Clustering analysis of movement kinematics in reinforcement learning.
Ananda SidartaJohn KomarDavid J OstryPublished in: Journal of neurophysiology (2021)
Reinforcement learning has been used as an experimental model of motor skill acquisition, where at times movements are successful and thus reinforced. One fundamental problem is to understand how humans select exploration over exploitation during learning. The decision could be influenced by factors such as task demands and reward availability. In this study, we applied a clustering algorithm to examine how a change in the accuracy requirements of a task affected the choice of exploration over exploitation. Participants made reaching movements to an unseen target using a planar robot arm and received reward after each successful movement.

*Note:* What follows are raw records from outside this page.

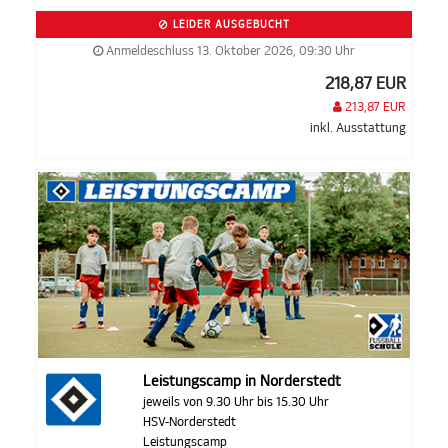
LEIDER AUSGEBUCHT
Anmeldeschluss 13. Oktober 2026, 09:30 Uhr
218,87 EUR
213,87 EUR
inkl. Ausstattung
Leistungscamp in Norderstedt
jeweils von 9.30 Uhr bis 15.30 Uhr
HSV-Norderstedt
Leistungscamp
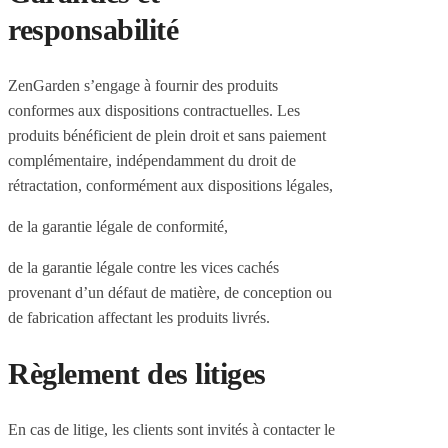
responsabilité
ZenGarden s’engage à fournir des produits
conformes aux dispositions contractuelles. Les
produits bénéficient de plein droit et sans paiement
complémentaire, indépendamment du droit de
rétractation, conformément aux dispositions légales,
de la garantie légale de conformité,
de la garantie légale contre les vices cachés
provenant d’un défaut de matière, de conception ou
de fabrication affectant les produits livrés.
Règlement des litiges
En cas de litige, les clients sont invités à contacter le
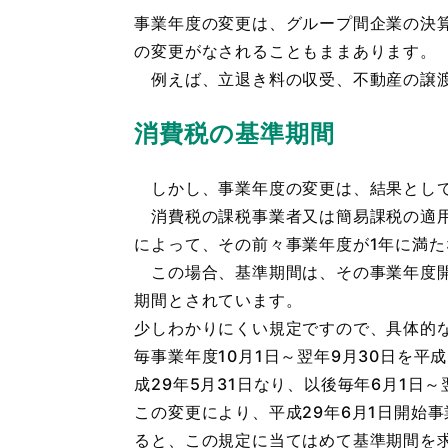
事業年度の変更は、グループ間企業の決
の変更がなされることもままあります。
例えば、立退き料の収受、不動産の譲渡
消費税の基準期間
しかし、事業年度の変更は、結果として
消費税の課税事業者又は簡易課税の適用
によって、その前々事業年度が1年に満
この場合、基準期間は、その事業年度開
期間とされています。
少しわかりにくい規定ですので、具体的
毎事業年度10月1日～翌年9月30日を平
成29年5月31日なり、以後毎年6月1日
この変更により、平成29年6月1日開始事
ると、この規定に当てはめて基準期間を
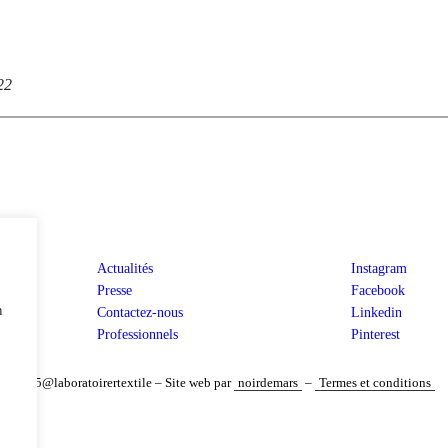
22
Actualités
Instagram
Presse
Facebook
n
Contactez-nous
Linkedin
Professionnels
Pinterest
2025@laboratoirertextile – Site web par
noirdemars
–
Termes et conditions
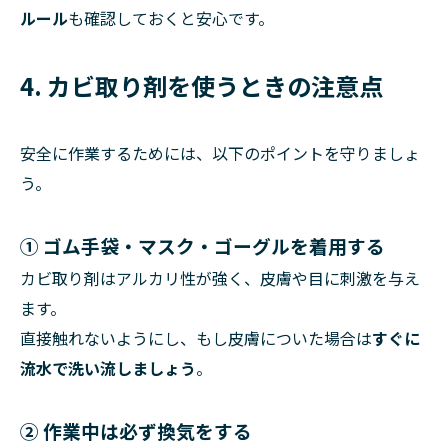
ルール
も確認しておくと安心です。
4. カビ取り剤を使うときの注意点
安全に作業するためには、以下のポイントを守りましょ
う。
① ゴム手袋・マスク・ゴーグルを着用する
カビ取り剤はアルカリ性が強く、皮膚や目に刺激を与え
ます。
直接触れないようにし、もし皮膚についた場合は
すぐに
流水で洗い流しましょう
。
② 作業中は必ず換気をする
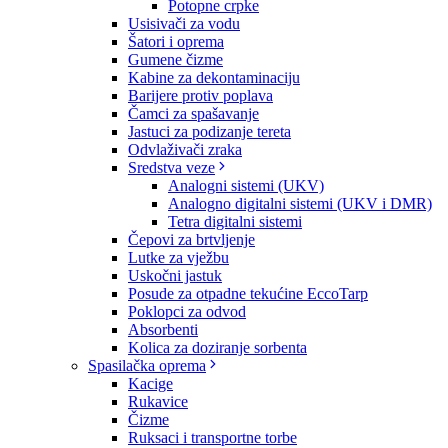
Potopne crpke
Usisivači za vodu
Šatori i oprema
Gumene čizme
Kabine za dekontaminaciju
Barijere protiv poplava
Čamci za spašavanje
Jastuci za podizanje tereta
Odvlaživači zraka
Sredstva veze
Analogni sistemi (UKV)
Analogno digitalni sistemi (UKV i DMR)
Tetra digitalni sistemi
Čepovi za brtvljenje
Lutke za vježbu
Uskočni jastuk
Posude za otpadne tekućine EccoTarp
Poklopci za odvod
Absorbenti
Kolica za doziranje sorbenta
Spasilačka oprema
Kacige
Rukavice
Čizme
Ruksaci i transportne torbe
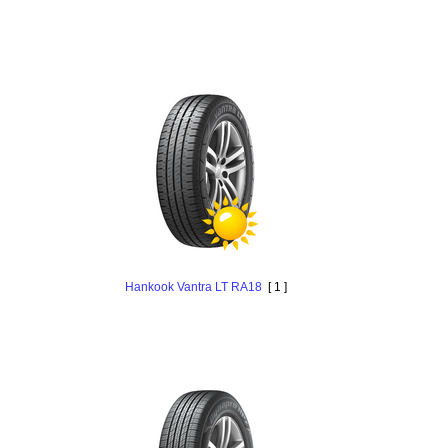
Hankook Vantra LT RA18
[ 1 ]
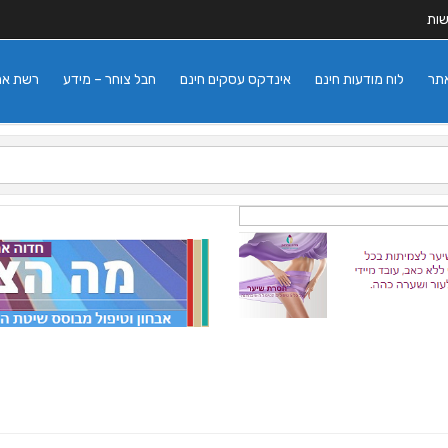
שות
אתר
לוח מודעות חינם
אינדקס עסקים חינם
חבל צוחר – מידע
רשת אתרי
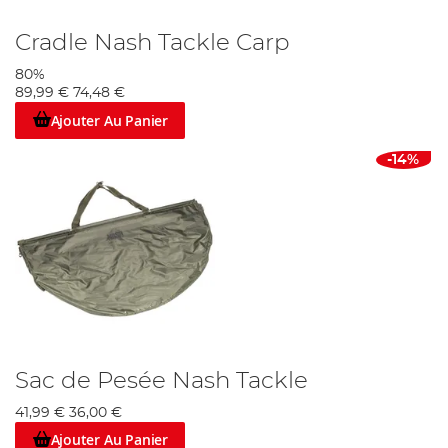
Cradle Nash Tackle Carp
80%
89,99 €
74,48 €
Ajouter Au Panier
-14%
Sac de Pesée Nash Tackle
41,99 €
36,00 €
Ajouter Au Panier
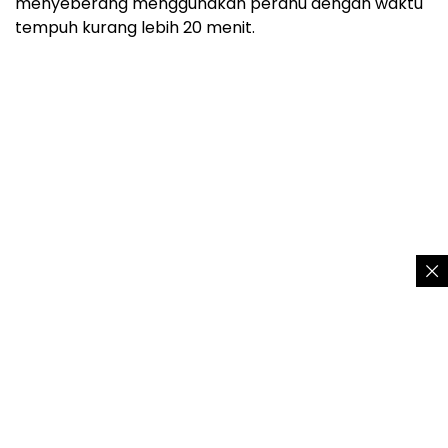
menyeberang menggunakan perahu dengan waktu
tempuh kurang lebih 20 menit.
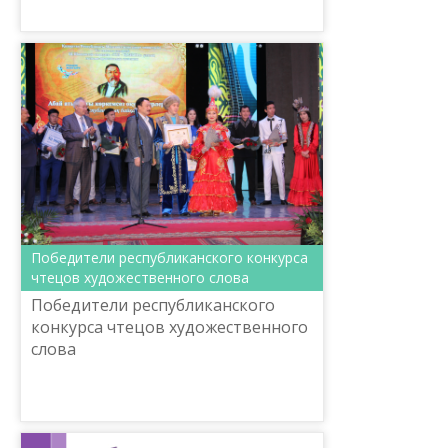
русским и анг...
Победители республиканского конкурса
чтецов художественного слова
Победители республиканского
конкурса чтецов художественного
слова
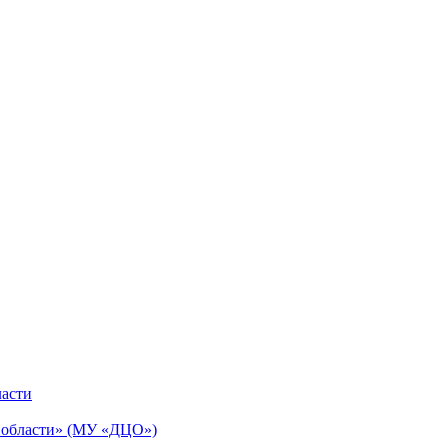
ласти
й области» (МУ «ДЦО»)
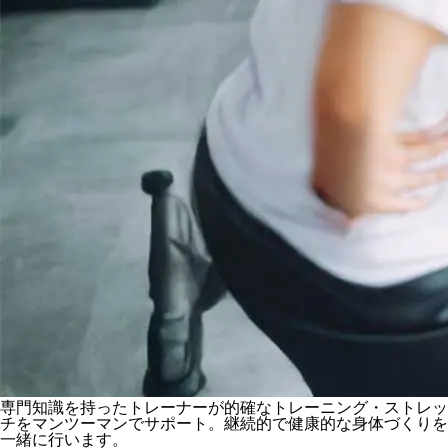
専門知識を持ったトレーナーが的確なトレーニング・ストレッ
チをマンツーマンでサポート。継続的で健康的な身体づくりを
一緒に行います。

For one group of participants, the width of the hidden target decreased after every other training block. For a second group, it remained constant. The clustering algorithm was applied to the kinematic data to characterize motor learning on a trial-to-trial basis as a sequence of movements, each belonging to one of the identified clusters. By the end of learning, movement trajectories across all participants converged primarily to a single cluster with the greatest number of successful trials. Within this analysis framework, we defined exploration and exploitation as types of behavior in which two successive trajectories belong to different or similar clusters, respectively. The frequency of each mode of behavior was evaluated over the course of learning. It was found that by reducing the target width, participants used a greater variety of different clusters and displayed more exploration than exploitation. Excessive exploration relative to exploitation was found to be detrimental to subsequent motor learning. NEW & NOTEWORTHY The choice of exploration versus exploitation is a fundamental problem in learning new motor skills through reinforcement. In this study, we employed a data-driven approach to characterize movements on a trial-by-trial basis with an unsupervised clustering algorithm. Using this technique, we found that changes in task demands and, in particular, in the required accuracy of movements, influenced the ratio of exploration to exploitation. This analysis framework provides an attractive tool to investigate mechanisms of explorative and exploitative behavior while studying motor learning.